Indiana’s Craig Sullivan efforts extended the life of a used NHRA Pro Mod rolling chassis and brought it new-found acclaim as a tribute to the king of NASCAR racing which is Richard Petty.
Sullivan’s SuperBird began its second life at the 2015 PRI show, where it became an instant hit with the fans. That popularity has endured as the NMCA reported it always attracted the largest crowds at its events last year.
Chris Davis of Kryptonite Kustomz developed the artwork which depicts a rusted Richard Petty Dodge Daytona with its iconic number 43 that might have been found in a barn. The body wrap raises wonder and questions among more than a few race fans if Petty ever did actually drag race.
The answer is, yes!
The year was 1965. Petty, coming off his first stock car racing championship, had basically boycotted NASCAR when they banned the 426 Hemi from competition. While some of the other Mopar teams opted to race in the USAC series, Petty stayed true to his Southern roots and went drag racing on the match race circuit with his “Outlawed” Plymouth Barracuda.
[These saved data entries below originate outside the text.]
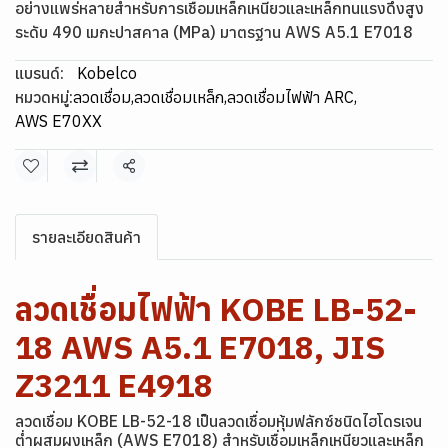
อย่างแพร่หลายสำหรับการเชื่อมเหล็กเหนียวและเหล็กทนแรงดึงสูง
ระดับ 490 เมกะปาสคาล (MPa) มาตรฐาน AWS A5.1 E7018
แบรนด์:
Kobelco
หมวดหมู่:
ลวดเชื่อม
,
ลวดเชื่อมเหล็ก
,
ลวดเชื่อมไฟฟ้า ARC
,
AWS E70XX
แชร์
รายละเอียดสินค้า
ลวดเชื่อมไฟฟ้า KOBE LB-52-
18 AWS A5.1 E7018, JIS
Z3211 E4918
ลวดเชื่อม KOBE LB-52-18 เป็นลวดเชื่อมหุ้มฟลักซ์ชนิดไฮโดรเจน
ต่ำผสมผงเหล็ก (AWS E7018) สำหรับเชื่อมเหล็กเหนียวและเหล็ก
Tragedy struck not long into that 1965 season, however, when a broken suspension part caused Petty’s car to suddenly veer into a crowd, killing an eight-year-old boy and hospitalizing six. A story has been told that a distraught Petty returned home, cut the car up and buried it where it remains to this day.
With a calendar still full of contracted match races, the Petty family used an already-built second car dubbed “43/Jr.” to make those dates before he would return to NASCAR competition later that same year. In 1967, Richard Petty won his second stock car championship in a Plymouth. Although he never actually raced a 1969 Dodge Charger Daytona, Petty won eight events in a Plymouth Superbird in 1970 and remains one of the most popular machines that Petty ever drove.
Sullivan’s Pro Modified reminds more than a few gray-haired fans of the days when a Petty-blue A/FX car was tearing up the eighth mile as a forerunner to this modern Pro Modified machine. Petty may never had run low 3.70s at nearly 210 mph as this car has, but Sullivan’s tribute to the King surely brought back memories that likely ran just as fast.